There is a whole list of questions that have not been answered and that have not even been asked as far as I know, and these have to be asked, not just about what Israel is doing but also what the United States and other countries are doing. We know that these countries have promised to keep a “human in the loop” with these types of operations, but we don’t really know what that means in practice. We don’t know how general principles for responsible AI are operationalized on the line. What type and level of human review is there in these types of interactions? Is it just a perfunctory rubber-stamping of machine decisions, or are these outcomes vetted carefully at each level? All of this type of information is lacking in the current public debate.

ARTHUR HOLLAND MICHEL: There is so much to unpack there. One of the points that I want to pick up on is this notion of explainability and traceability, the questions that you noted relating to whether those using these AI systems in the conflict understand how those systems came to achieve the outputs that they have achieved in, say, recommending a target.

Can you say a little more about why explainability and traceability in these AI systems are important in the context of conflict?

BRIANNA ROSEN: Explainability and traceability are important for transparency and accountability, which are already in extremely short supply in war, and AI is going to reduce both of these further. The difference with AI is that the lack of transparency that we see in current military operations is not going to just concern the public but actually policymakers themselves and those who are charged with overseeing these types of problems.

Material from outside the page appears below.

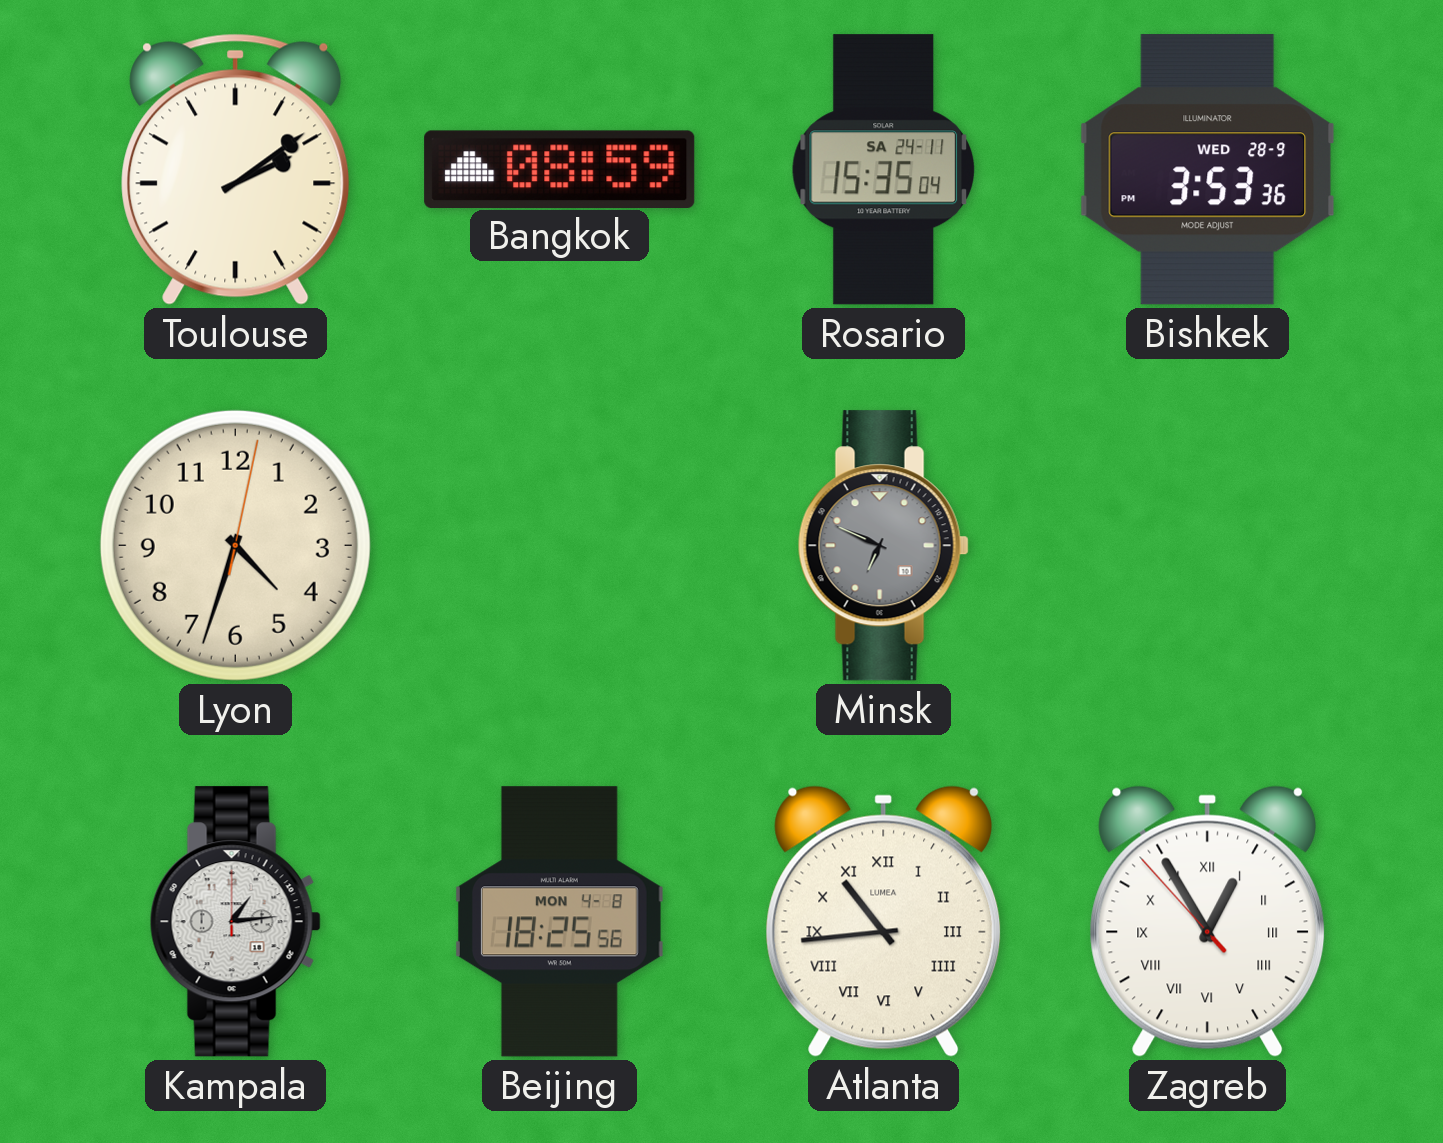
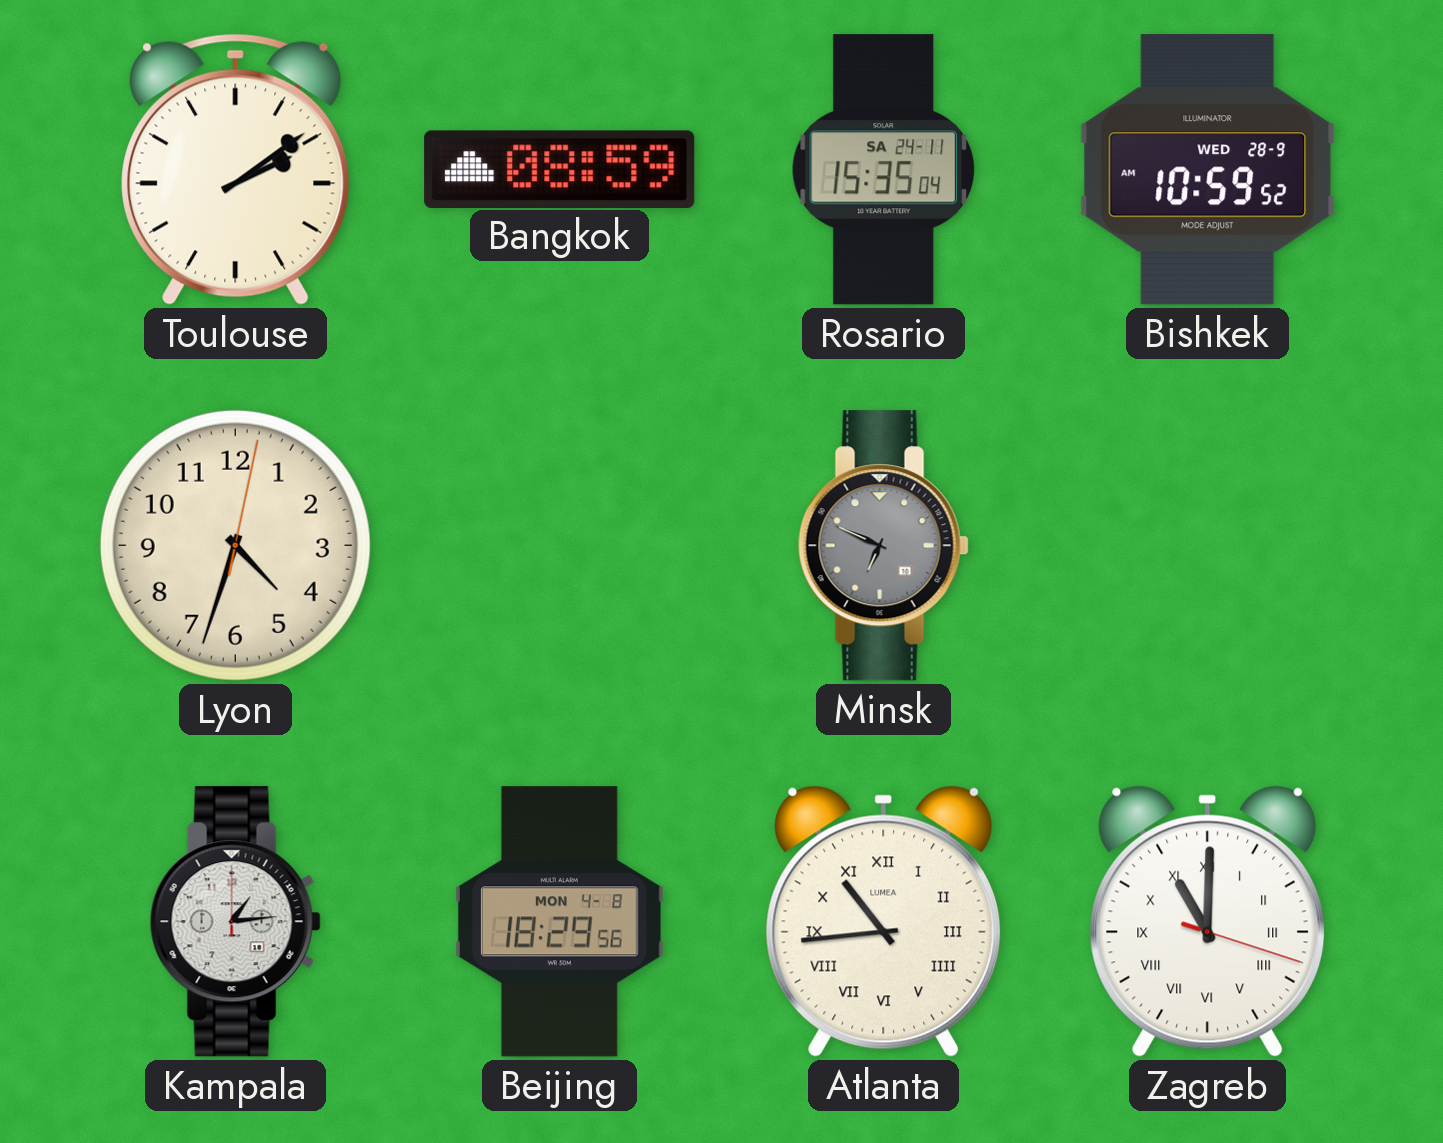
Bishkek: 3:53 -> 10:59
Beijing: 18:25 -> 18:29
Zagreb: 12:54 -> 11:00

This gets to the problem of explainability with AI, where it is difficult to explain or even fully understand how an AI system generated a specific targeting outcome. That means that policymakers as well as the public will likely have difficulty understanding how specific targeting decisions were made. This problem is exacerbated when you consider the vast interagency process that feeds into these operations and the fact that each of these agencies might be relying on different algorithms and procedures. All of this feeds into a lack of accountability because when no one fully understands how a particular targeting decision was made, it is very likely that no one will be held accountable for it.

Of course, the classified and opaque nature of these systems further perpetuates a lack of transparency and accountability. Not only do we not know what types of algorithms military and intelligence agencies are using, but we do not know what the data sets are that are feeding into that. We do not know how they were developed, what assumptions were made, what potential biases exist, and how precisely they are being used in day-to-day operations. There are ways—and we can talk about them—states can be more transparent, but that level of transparency is not something that we are seeing now.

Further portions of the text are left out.